Records from a data source:
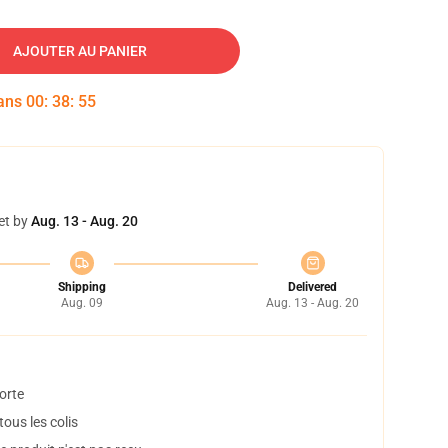
AJOUTER AU PANIER
dans
00
:
38
:
54
et by
Aug. 13 - Aug. 20
Shipping
Delivered
Aug. 09
Aug. 13 - Aug. 20
orte
ous les colis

Task description: Word for word, print every record, and leave out any picture.

Task answer:
AJOUTER AU PANIER
dans
00
:
38
:
54
et by
Aug. 13 - Aug. 20
Shipping
Delivered
Aug. 09
Aug. 13 - Aug. 20
orte
ous les colis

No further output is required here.